Task brief:
From the first line to the last, write out the records exactly, leaving the pictures behind.

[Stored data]
────────────────────

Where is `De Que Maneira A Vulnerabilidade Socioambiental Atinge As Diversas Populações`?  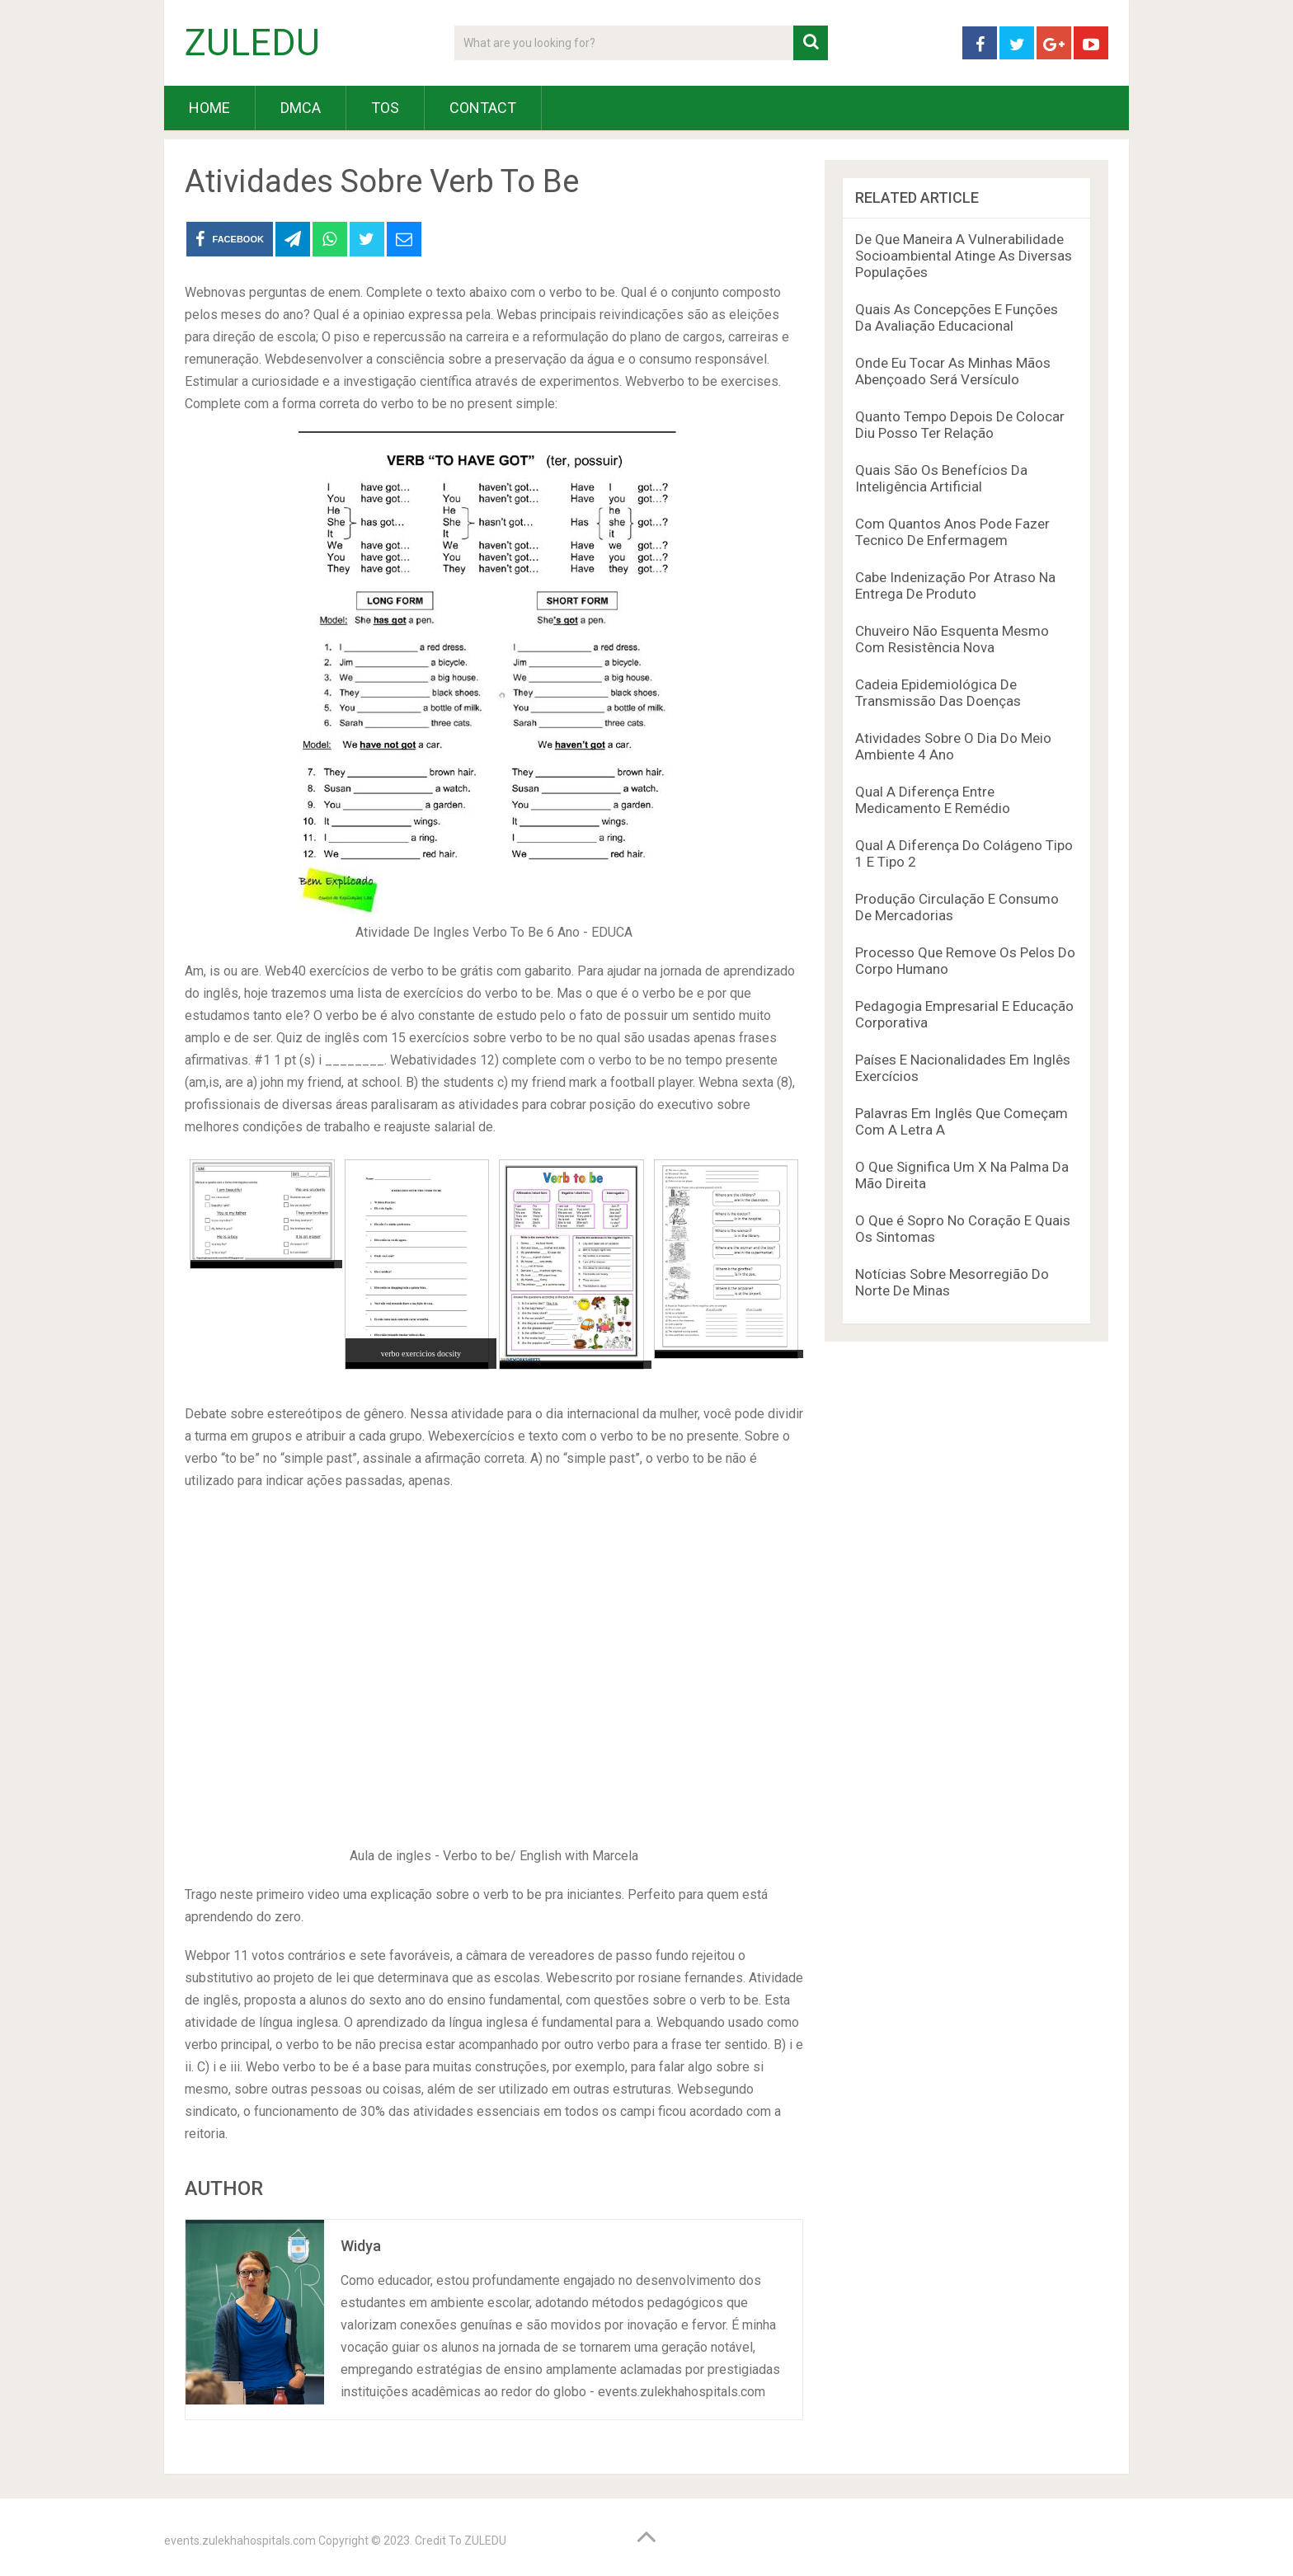
De Que Maneira A Vulnerabilidade Socioambiental Atinge As Diversas Populações is located at coordinates (963, 255).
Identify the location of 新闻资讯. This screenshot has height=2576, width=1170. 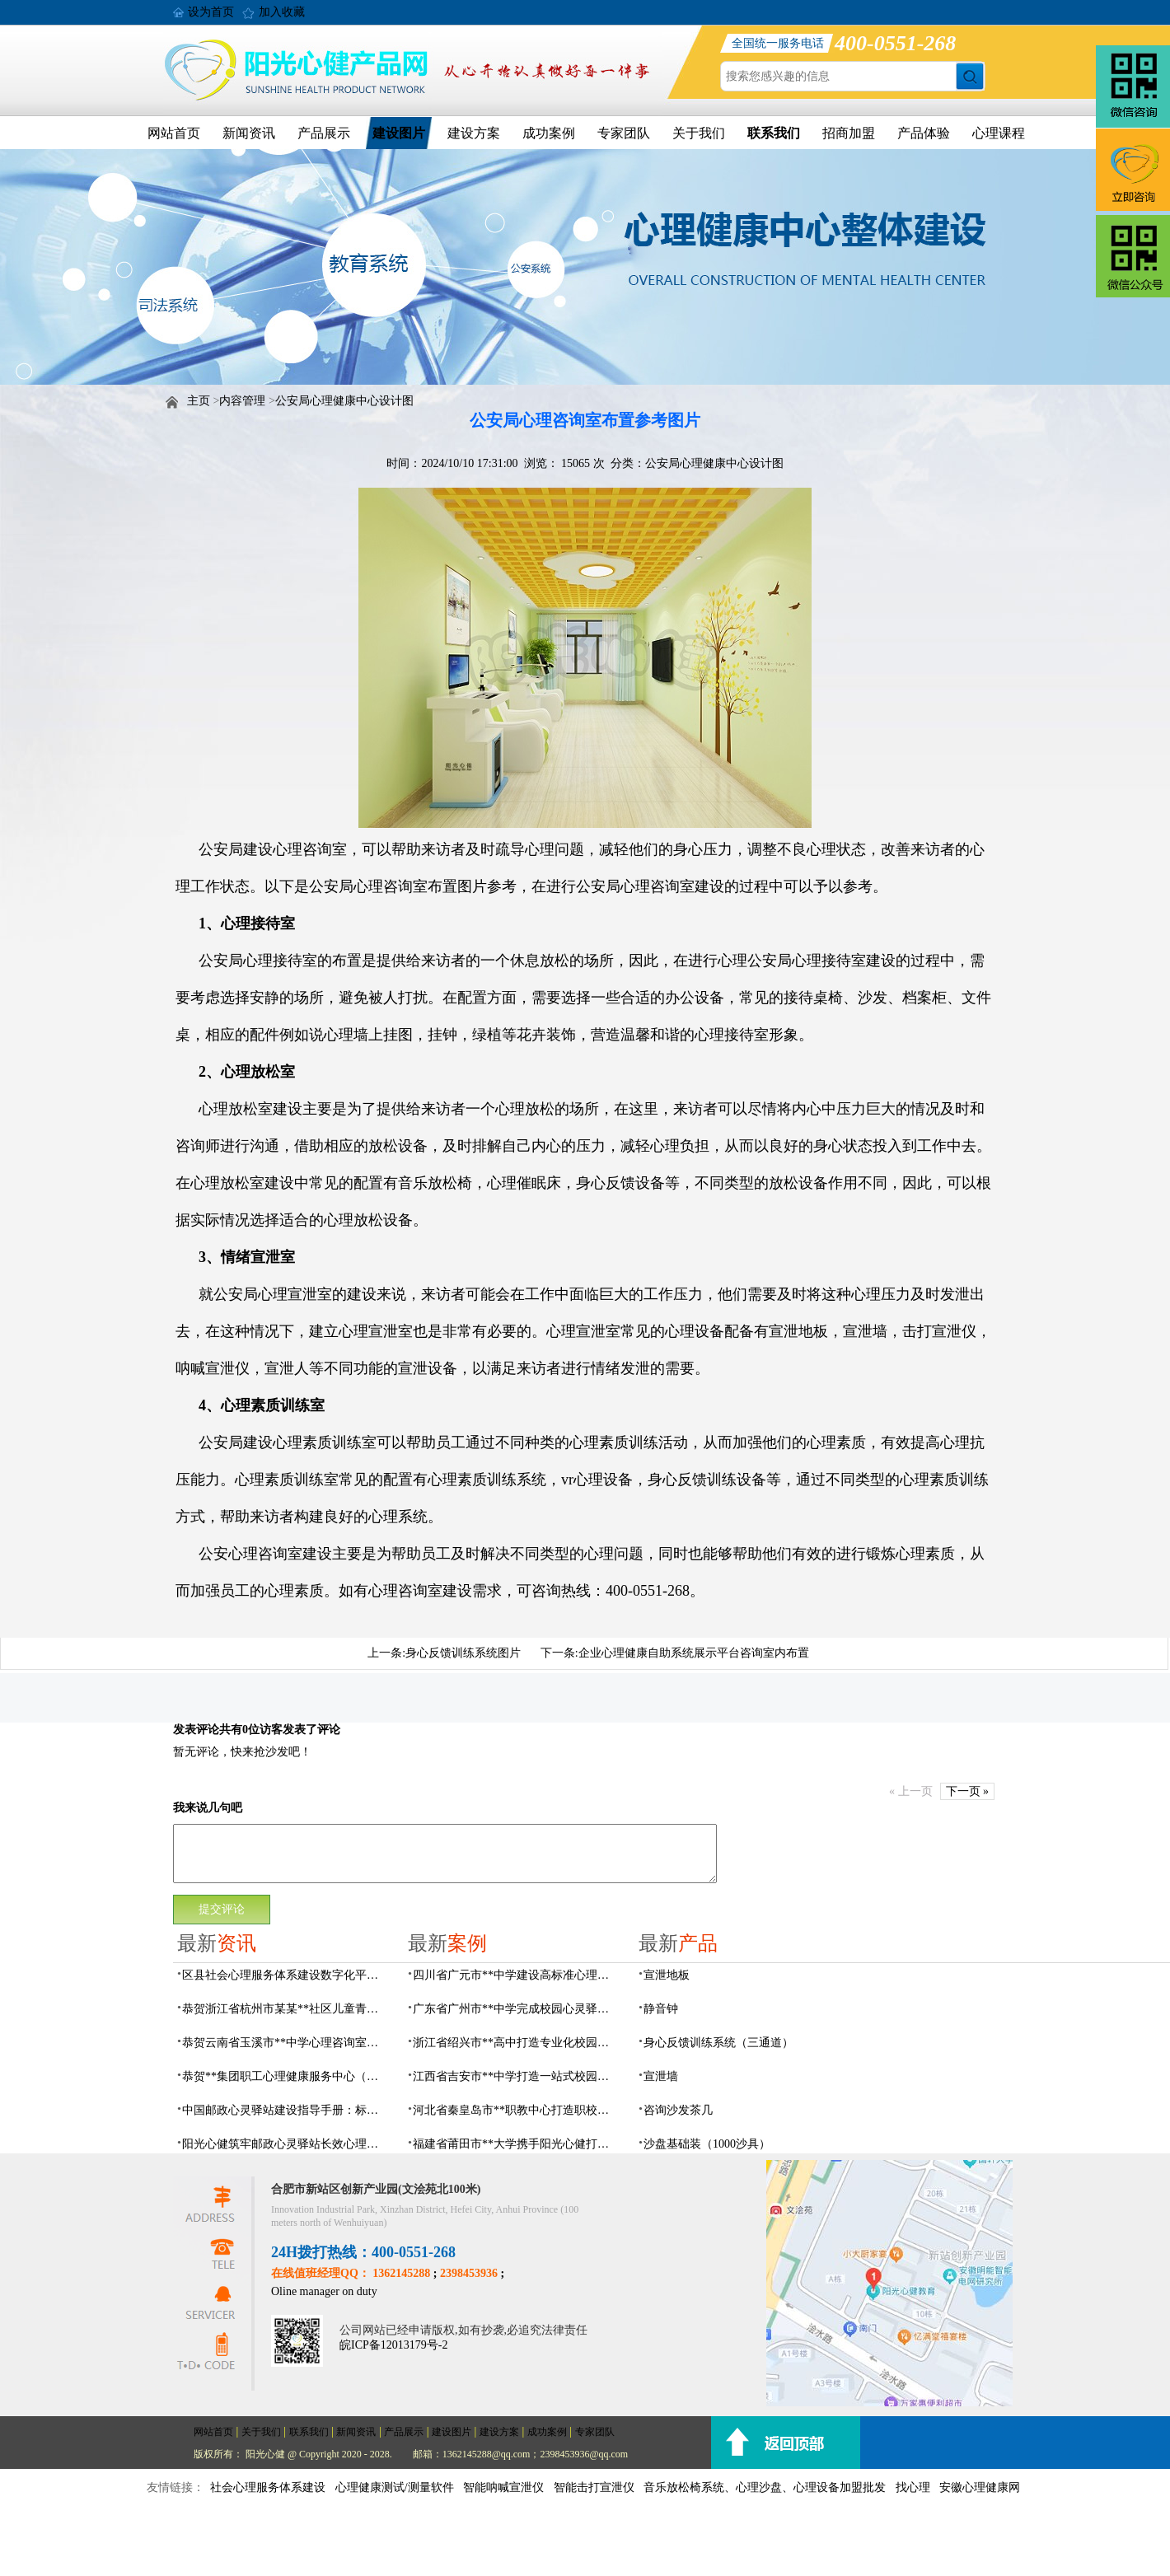
(248, 133).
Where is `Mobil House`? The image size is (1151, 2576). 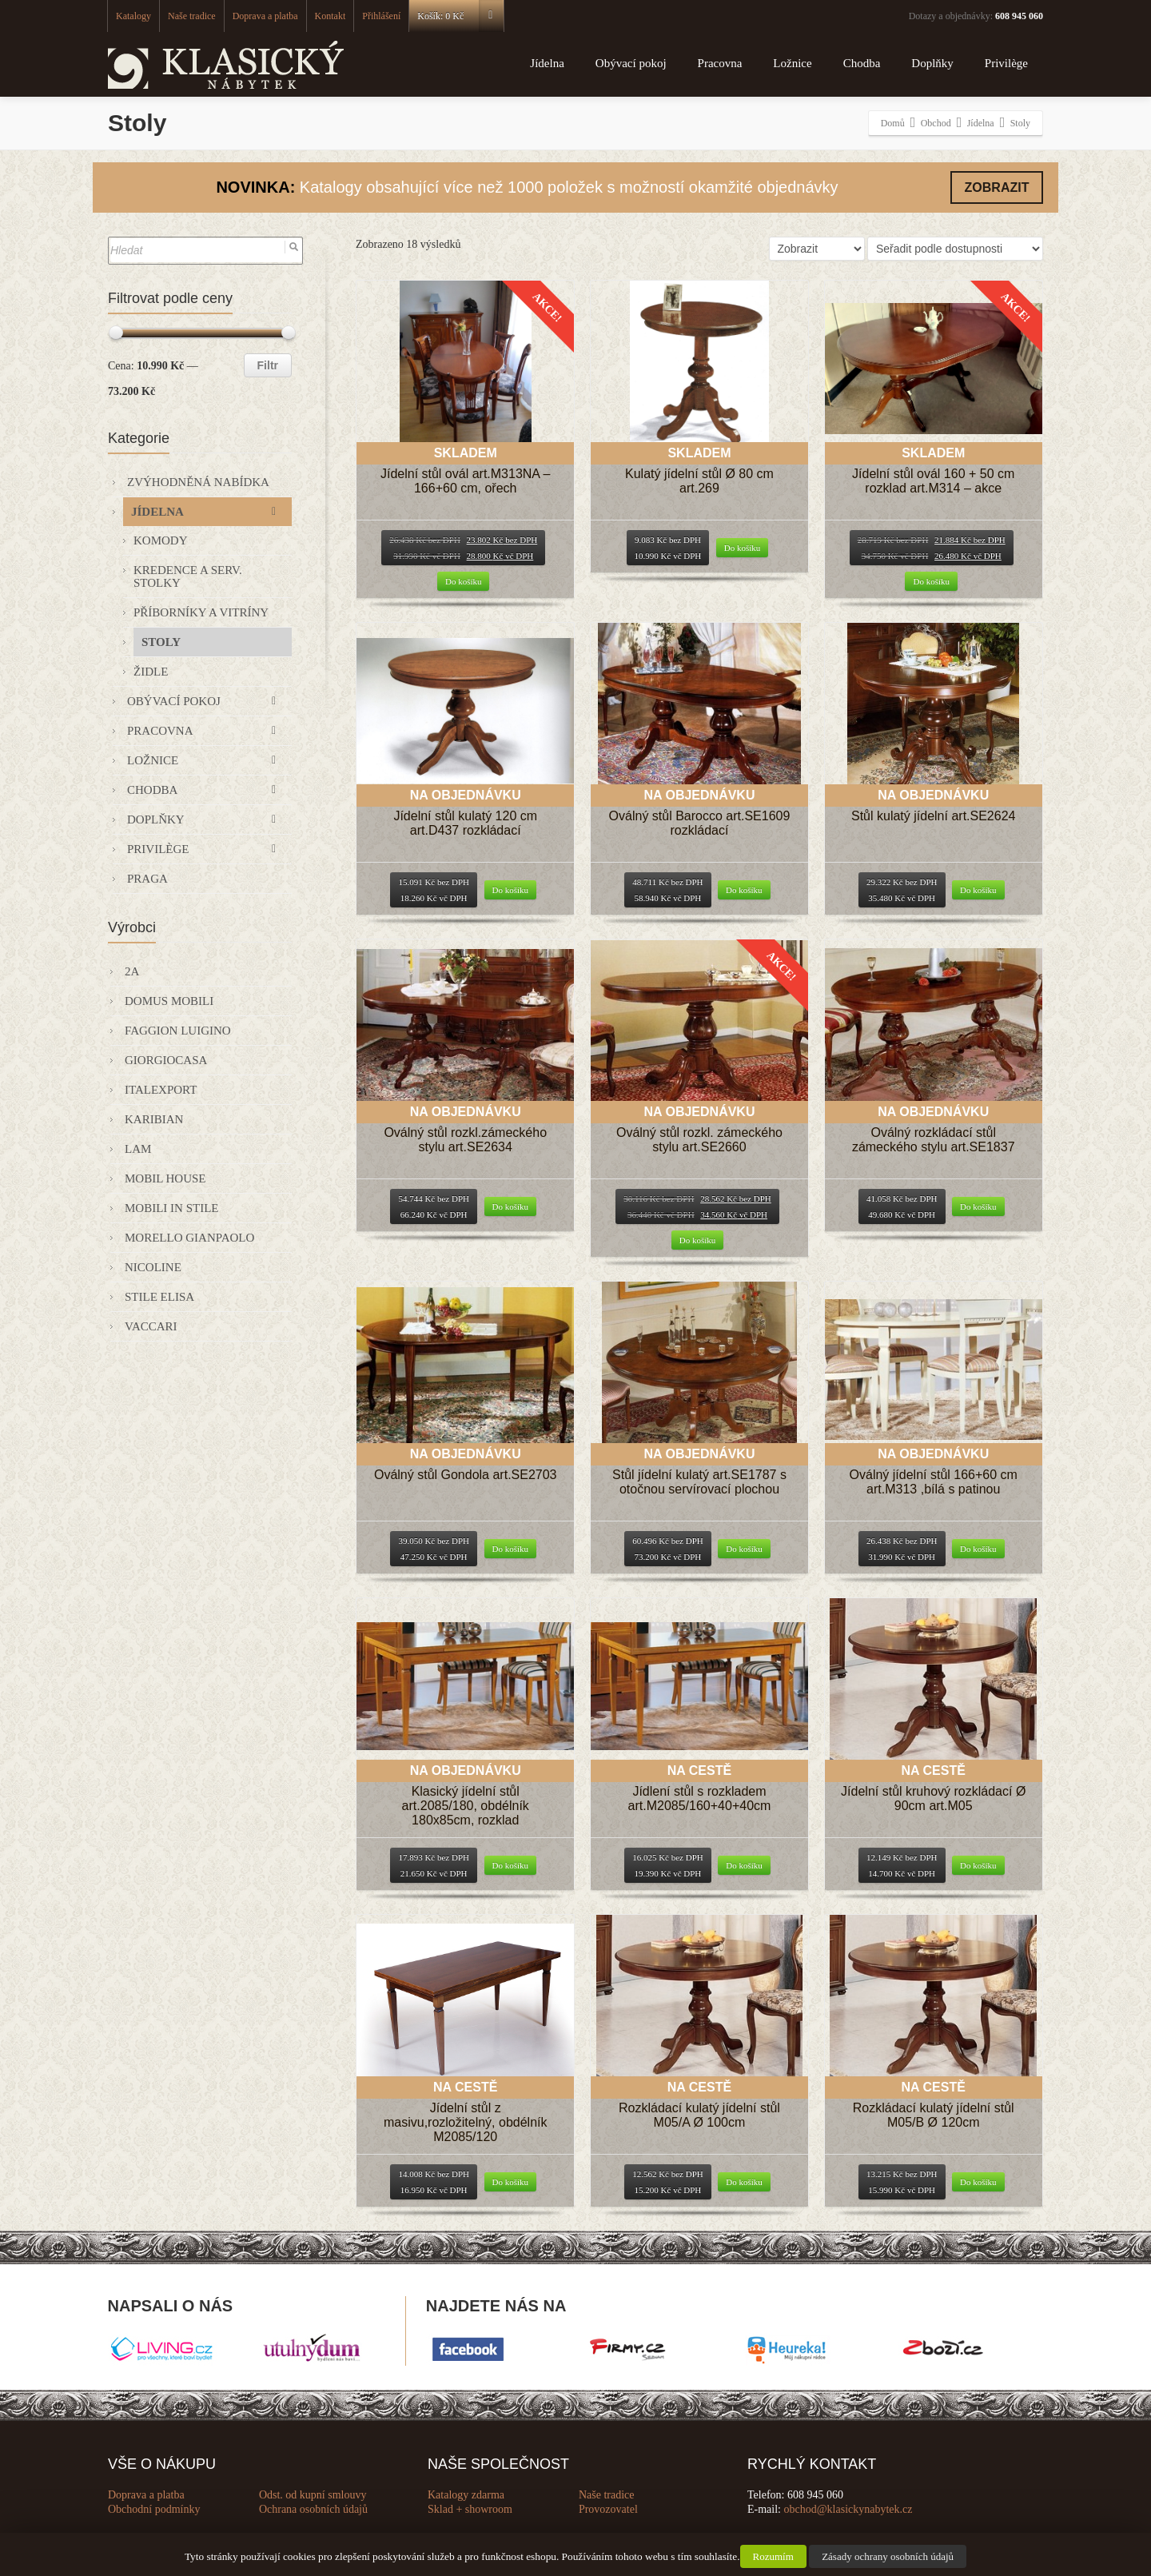
Mobil House is located at coordinates (165, 1178).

────────────────────

Task output:
Where is `De Que Maneira A Vulnerabilidade Socioambiental Atinge As Diversas Populações`?  
De Que Maneira A Vulnerabilidade Socioambiental Atinge As Diversas Populações is located at coordinates (963, 255).
Identify the location of 新闻资讯. This screenshot has height=2576, width=1170. 
(248, 133).
Where is `Mobil House`? The image size is (1151, 2576). 
Mobil House is located at coordinates (165, 1178).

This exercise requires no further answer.